May 20 1320 ubuntu-8gb-hel1-1 systemd[1]: agd.service: Scheduled restart job, restart counter is at 34452.
May 20 1320 ubuntu-8gb-hel1-1 systemd[1]: Stopped Agoric Cosmos daemon.
dckc commented 1 year ago

reported work-around: run agd outside systemd

dckc commented 1 year ago

related:

dckc commented 1 year ago

diagnosis: bundling ran into file descriptor limit

At start-up, agd does a lot of bundling of JavaScript modules.

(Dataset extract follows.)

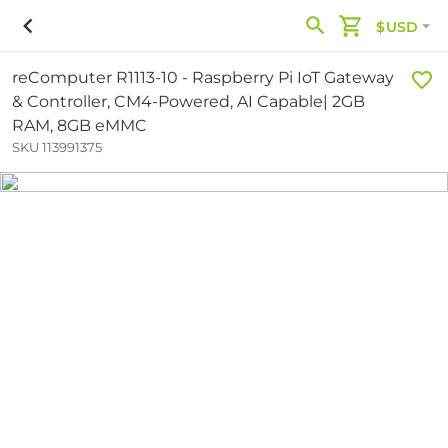
$USD
reComputer R1113-10 - Raspberry Pi IoT Gateway
& Controller, CM4-Powered, AI Capable| 2GB
RAM, 8GB eMMC
SKU 113991375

Outside of systemd, ubuntu has a limit around 1 million. In the reported configuration, we see:

LimitNOFILE=4096

We should reduce the required number of simultaneous file descriptors in due course, but in the mean time

work-around: increase file descriptor limit

Using 64K file descriptors seems to relieve the symptoms:

LimitNOFILE=65536
warner commented 1 year ago

https://github.com/endojs/endo/issues/1593 is the long-term fix for this, to either limit the bundle-source parallelism, and/or react to EMFILE by deferring the open() until some other FD has been closed.

kriskowal commented 1 year ago

I’ve landed a fix for https://github.com/endojs/endo/issues/1593 in Endo and this should be a thing of the past when we next sync Endo releases with Agoric SDK.

dckc commented 1 year ago

@kriskowal is this now a thing of the past? It's in the upgrade-11 release notes.

kriskowal commented 1 year ago

No, I have not yet successfully synced Endo with Agoric SDK. This is more likely to land in upgrade-12.

kriskowal commented 1 year ago

I believe this is now a thing of the past. Please reöpen if symptoms persist.